More than 1,600 unaccompanied children are staying in government-run reception facilities across Greece’s Aegean Islands. The Moria reception center is one such facility where nearly 1,000 children without parents or relatives, most of them teens, live among 12,800 people. Half are housed in 4 protected sections and a Safe Zone, but the rest sleep in a tent-like warehouse with adult asylum seekers.
Children seeking asylum by themselves (without parents or relatives) feel insecure and face poor conditions and threats in Moria. Among them is Zemar (name has been changed for security), a 15-year-old from Afghanistan. He arrived on the Greek island of Lesvos last month after being separated from his parents and surviving a string of traumatic experiences. His first night at Moria, thieves stole his bag. ‘They took everything’, he said, ‘I had no one to talk to’. Another night he was attacked, and after escaping, he spent the night on the sidewalk next to a police patrol at Moria’s main gate.
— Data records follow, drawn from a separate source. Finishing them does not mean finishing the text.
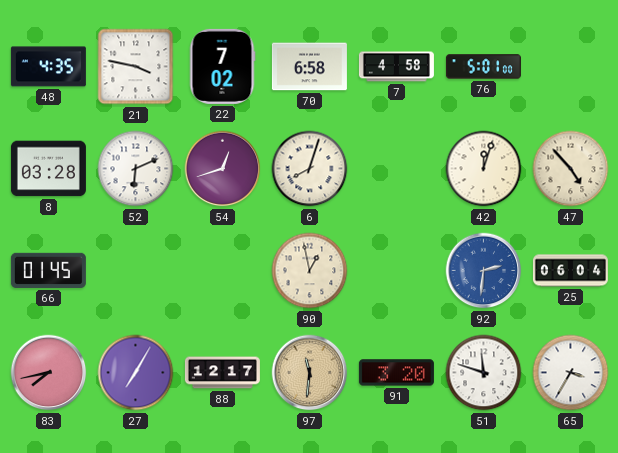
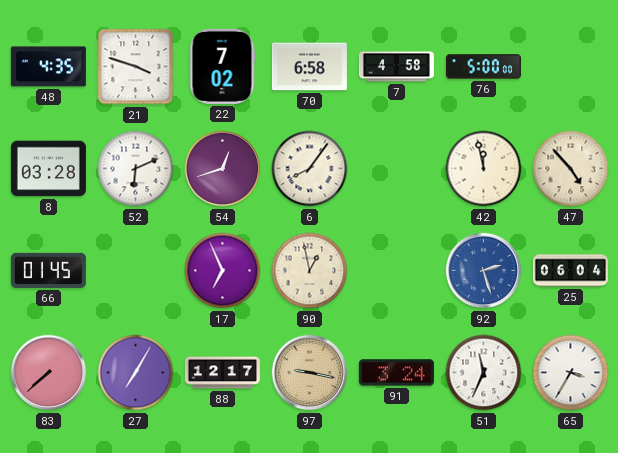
21: 3:47 -> 3:48
76: 5:01 -> 5:00
6: 8:03 -> 8:06
42: 12:03 -> 11:58
17: none -> 6:56
92: 2:31 -> 2:27
83: 7:43 -> 7:38
97: 11:31 -> 9:17
91: 3:20 -> 3:24
51: 11:48 -> 11:34
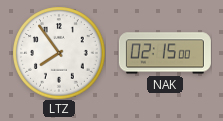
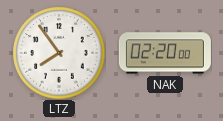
NAK: 02:15 -> 02:20
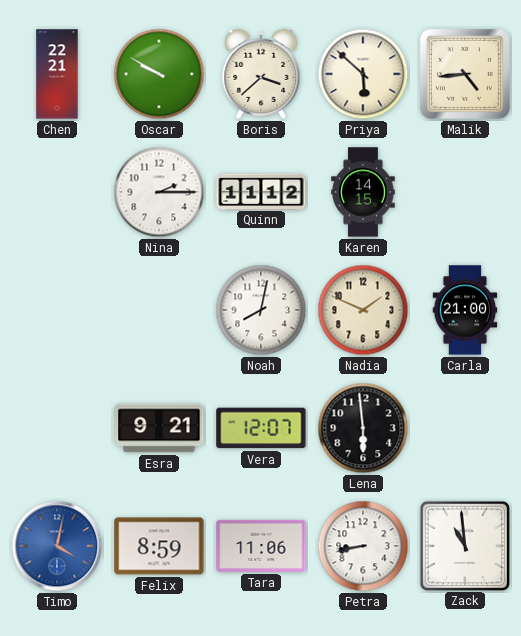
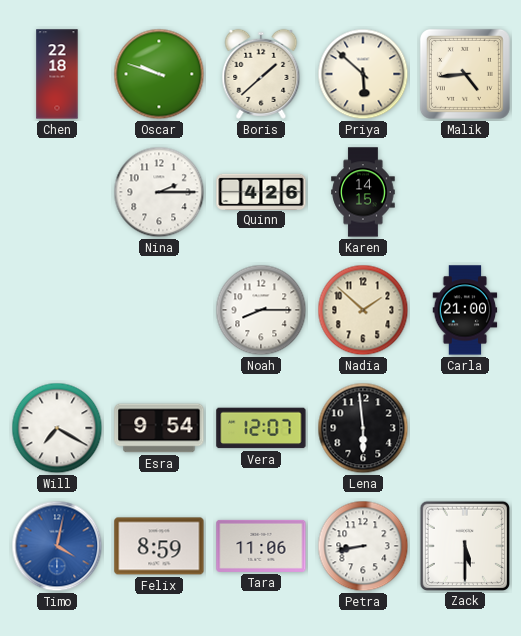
Chen: 22:21 -> 22:18
Oscar: 9:50 -> 9:48
Boris: 3:38 -> 1:38
Quinn: 11:12 -> 4:26
Noah: 8:02 -> 8:15
Nadia: 1:49 -> 1:52
Will: none -> 7:20
Esra: 9:21 -> 9:54
Zack: 10:59 -> 5:30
He said he was safe, but unable to explain to the officers what had happened because there was no interpreter.
In a recent report, UNHCR suggests that the European States must step up their efforts to protect child refugees and migrants who have endured not only dangerous journeys, but who face risks and hardship once in Europe, including unsafe accommodation, being incorrectly registered as adults, and lack of appropriate care.
‘We all feel useless … I have so much stress. I am losing my memory. Every time I sleep I have nightmares. All I want is to see my family again,’ says Zemar.